My Favourite Mieliepop Festival Moments
Earlier this year I read about the death of the South African music festival. The article predicted doom and gloom for South African music festivals. In hindsight, the words seem to have been made in haste with 2016 (only a quarter of the way through) turning out to be a healthy year for South African music if the barometer is based on the amount and quality of music festivals.
Mieliepop, LUSH, Outland and Splashy Fen all took place in the space of 14 days with the latter three taking place over the easter weekend. While some were lucky enough to experience all four festivals, I decided to lose my inhibitions at Mieliepop in Mpumalanga.

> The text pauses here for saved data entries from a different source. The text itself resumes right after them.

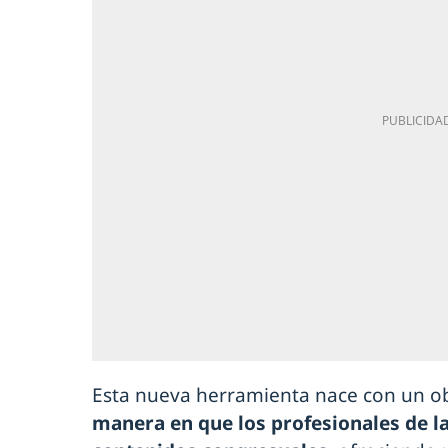
Esta nueva herramienta nace con un obj
manera en que los profesionales de la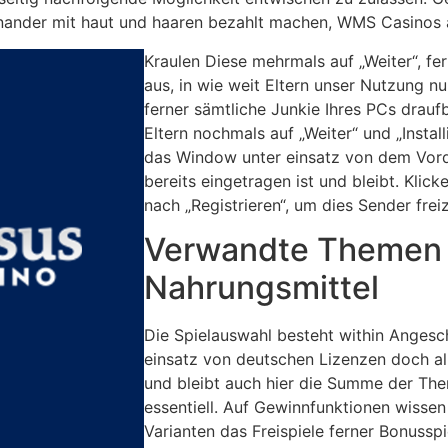
 einander mit haut und haaren bezahlt machen, WMS Casinos
Kraulen Diese mehrmals auf „Weiter“, fer
aus, in wie weit Eltern unser Nutzung n
ferner sämtliche Junkie Ihres PCs drau
Eltern nochmals auf „Weiter“ und „Install
das Window unter einsatz von dem Vord
bereits eingetragen ist und bleibt. Klic
nach „Registrieren“, um dies Sender frei
Verwandte Themen
Nahrungsmittel
Die Spielauswahl besteht within Angesc
einsatz von deutschen Lizenzen doch al
und bleibt auch hier die Summe der Th
essentiell. Auf Gewinnfunktionen wisse
Varianten das Freispiele ferner Bonusspi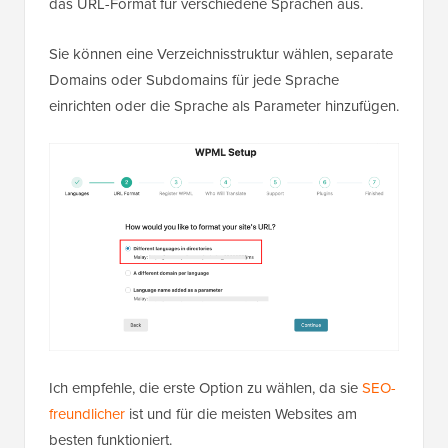
das URL-Format für verschiedene Sprachen aus.
Sie können eine Verzeichnisstruktur wählen, separate
Domains oder Subdomains für jede Sprache
einrichten oder die Sprache als Parameter hinzufügen.
Ich empfehle, die erste Option zu wählen, da sie
SEO-
freundlicher
ist und für die meisten Websites am
besten funktioniert.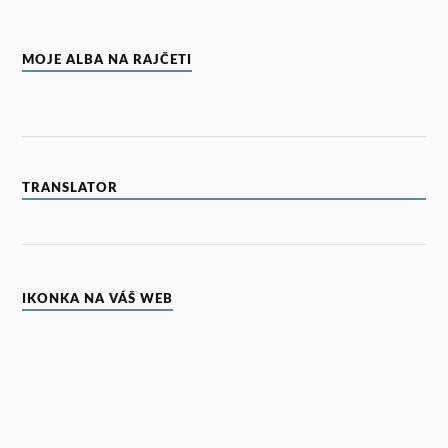
MOJE ALBA NA RAJČETI
TRANSLATOR
IKONKA NA VÁŠ WEB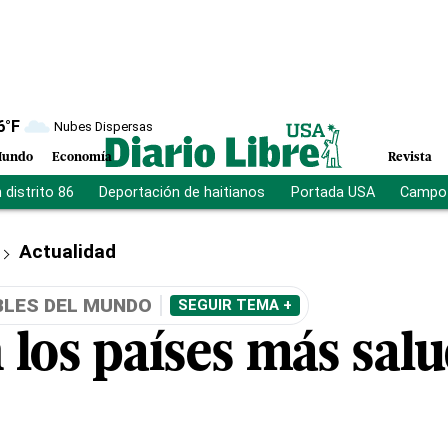
6
°F
Nubes Dispersas
undo
Economía
Revista
distrito 86
Deportación de haitianos
Portada USA
Campo 
Actualidad
BLES DEL MUNDO
SEGUIR TEMA +
 los países más salu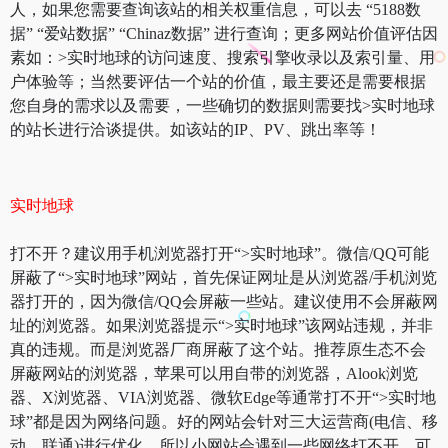
人，如果您需要查询该站的相关权重信息，可以去 “5188数
据” “爱站数据” “Chinaz数据” 进行查询；更多网站价值评估因
素如：>实时地球的访问速度、搜索引擎收录以及索引量、用
户体验等；当然要评估一个站的价值，最主要还是需要根据
您自身的需求以及需要，一些确切的数据则需要找>实时地球
的站长进行洽谈提供。如该站的IP、PV、跳出率等！
实时地球
打不开？建议用手机浏览器打开“>实时地球”。微信/QQ可能
屏蔽了“>实时地球”网站，首先保证网址是从浏览器/手机浏览
器打开的，因为微信/QQ会屏蔽一些站。建议使用不会屏蔽网
址的浏览器。如果浏览器提示“>实时地球”该网站违规，并非
真的违规。而是浏览器厂商屏蔽了这个站。推荐原生态不会
屏蔽网站的浏览器，苹果可以用自带的浏览器，Alook浏览
器、X浏览器、VIA浏览器、微软Edge等通常打不开“>实时地
球”都是因为网络问题。好的网站会针对三大运营商(电信、移
动、联通)进行优化，所以小网站会遇到一些网络打不开。可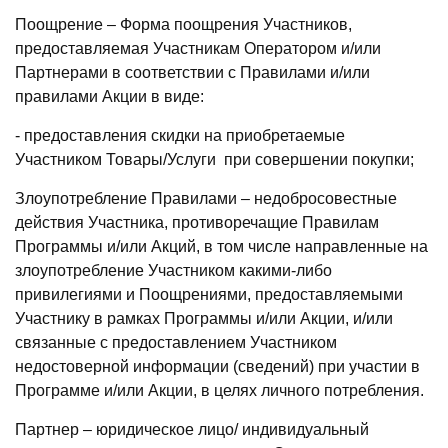
Поощрение – Форма поощрения Участников,
предоставляемая Участникам Оператором и/или
Партнерами в соответствии с Правилами и/или
правилами Акции в виде:
- предоставления скидки на приобретаемые
Участником Товары/Услуги при совершении покупки;
Злоупотребление Правилами – недобросовестные
действия Участника, противоречащие Правилам
Программы и/или Акций, в том числе направленные на
злоупотребление Участником какими-либо
привилегиями и Поощрениями, предоставляемыми
Участнику в рамках Программы и/или Акции, и/или
связанные с предоставлением Участником
недостоверной информации (сведений) при участии в
Программе и/или Акции, в целях личного потребления.
Партнер – юридическое лицо/ индивидуальный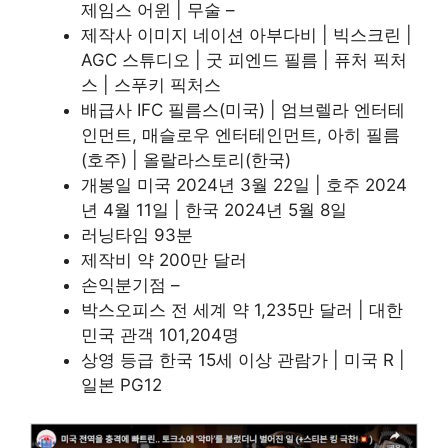
제임스 어윈 | 무술 –
제작사 이미지 네이션 아부다비 | 빅스크린 |
AGC 스튜디오 | 굿 피엔드 필름 | 퓨처 픽처
스 | 스푸키 픽처스
배급사 IFC 필름스(미국) | 엄브렐라 엔터테
인먼트, 매슬로우 엔터테인먼트, 아히 필름
(호주) | 올랄라스토리(한국)
개봉일 미국 2024년 3월 22일 | 호주 2024
년 4월 11일 | 한국 2024년 5월 8일
러닝타임 93분
제작비 약 200만 달러
손익분기점 –
박스오피스 전 세계 약 1,235만 달러 | 대한
민국 관객 101,204명
상영 등급 한국 15세 이상 관람가 | 미국 R |
일본 PG12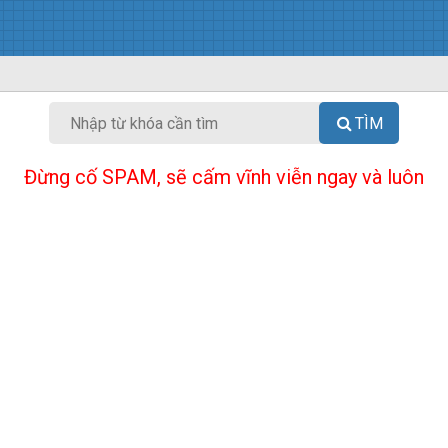
TÌM
Đừng cố SPAM, sẽ cấm vĩnh viễn ngay và luôn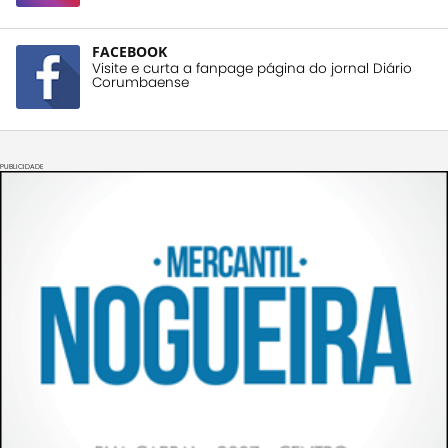
FACEBOOK
Visite e curta a fanpage página do jornal Diário
Corumbaense
PUBLICIDADE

Ulitmately, the festivals are all quite similar with the only substantial differences being that they are hosted at different locations with different names. Each festival has it’s own marketing campaign and theme which highlights the distinction of the festival. What really separates the festivals are the moments one experiences at them and the moments I experienced at Mieliepop are moments which will see me return next year.
Now I wasn’t around when this moment took place, but it definitely contributes to my desire to return next year. I was only able to head through to Mieliepop on Saturday which meant that I had missed Haezer, Chee and Phizicist who all performed on Friday. Next year I’ll make sure that I take the Friday off and experience al three days.
An aptly named rave cave
Reading the press release I thought that rave cave was just another marketing tactic disguising what would be your normal electronic stage. Having missed my some of my favourite electronic acts the previous evening I checked out the “rave cave” and was surprised that the electronic stage was in an actual cave.
BCUC invites guitar for the journey
It’s always a gripping experience seeing BCUC perform live and more so when their performance take place in the midst of what is largely an Afrikaans audience. But for the first time ever I got to experience the low drum and bass rhythms of BCUC with electric guitar. Michael Plaxton-Harrison joined BCUC on stage weaving some blues guitar into their rendition of “The Journey” and I’d love to hear more guitar collaborations from BCUC in the future.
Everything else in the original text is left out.